3. Code to train and evalutation

Environment

  • UniHGKR-base: please use this environment: FlagEmbedding.

  • UniHGKR-7B: please use this environment: LLARA.

3.1 Download training dataset

🤗UniHGKR_training_data includes all the files that are needed during our model's training. Please put the UniHGKR_training_data in the src_for_train.

Tips:

  1. Execute the following shell command in the src_for_train folder:
  2. Ensure that the logs directory exists; otherwise, log files may not be generated properly. If the directory does not exist, you can create it using the command mkdir -p logs.
  3. It is recommended to save the script content as a .sh file, such as run_experiments.sh. Add execute permission to the file: chmod +x run_experiments.sh.

3.1 Train UniHGKR-base

Training Stage 1:

nohup torchrun --nnodes=1 --nproc_per_node 8  --master_port='29581' \
-m baai_general_embedding.retromae_pretrain.run \
--output_dir your_path_to_stage_1_pretrained_model\
--model_name_or_path your_path_to_bert-base-uncased \
--train_data UniHGKR_training_data/data_text_pretrain_shuffled.jsonl \
--learning_rate 2e-5 \
--fp16 \
--num_train_epochs 1 \
--per_device_train_batch_size 64 \
--dataloader_drop_last True \
--max_seq_length 512 \
--logging_steps 30 \
--save_strategy steps \
--save_steps 1000000 \
--save_total_limit 1 \
--dataloader_num_workers 10  > logs/bert-base-uncased-pretrain_v1.log 2>&1 &

Note: Please change nproc_per_node according to the number of your GPUs and adjust per_device_train_batch_size based on the size of GPU Memory. master_port is the port in Torchrun.
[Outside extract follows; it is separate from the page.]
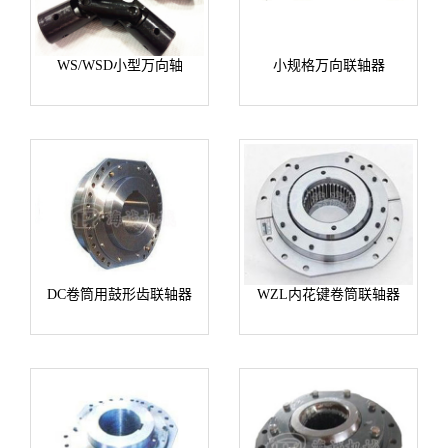
WS/WSD小型万向轴
小规格万向联轴器
DC卷筒用鼓形齿联轴器
WZL内花键卷筒联轴器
If you use Torchrun to run multiple training programs simultaneously, please set different ports.

Training Stage 2:

nohup torchrun --nnodes=1 --nproc_per_node 8  --master_port='29221' \
-m baai_general_embedding.finetune.run \
--output_dir your_path_to_save_stage_2_trained_model/ \
--model_name_or_path your_path_to_stage_1_pretrained_model/encoder_model \
--train_data UniHGKR_training_data/data_text_finetune.jsonl \
--learning_rate 1e-5 \
--fp16 \
--num_train_epochs 1 \
--per_device_train_batch_size 96 \
--dataloader_drop_last True \
--normlized True \
--temperature 0.02 \
--query_max_len 256 \
--passage_max_len 256 \
--train_group_size 2 \
--negatives_cross_device \
--logging_steps 10 \
--save_strategy steps \
--save_steps 1000000 \
--save_total_limit 1 \
--use_inbatch_neg True \
--query_instruction_for_retrieval ""  > logs/stage_2_finetuning.log 2>&1 &

Training Stage 3:

nohup torchrun --nnodes=1 --nproc_per_node 8  --master_port='29221' \
-m baai_general_embedding.finetune.run \
--output_dir  your_path_to_save_stage_3_trained_model\
--model_name_or_path your_path_to_save_stage_2_trained_model \
--train_data UniHGKR_training_data/stage_3_ft_data.jsonl \
--learning_rate 2e-5 \
--fp16 \
--num_train_epochs 5 \
--per_device_train_batch_size 32 \
--dataloader_drop_last True \
--normlized True \
--temperature 0.02 \
--query_max_len 256 \
--passage_max_len 256 \
--train_group_size 16 \
--negatives_cross_device \
--logging_steps 10 \
--save_strategy steps \
--save_steps 1000000 \
--save_total_limit 1 \
--use_inbatch_neg True \
--query_instruction_for_retrieval ""  > logs/stage_3_finetuning.log 2>&1 &

3.2 Evaluate UniHGKR-base on CompMix-IR

Step 1: semantic retrieval

models=("ZhishanQ/UniHGKR-base")

sources=("all" "kb" "info" "table" "text")
# sources=("all")
corpus_id=0
# save_embedding : Whether to cache embeddings. 
# Change batch_size according to your GPU memory.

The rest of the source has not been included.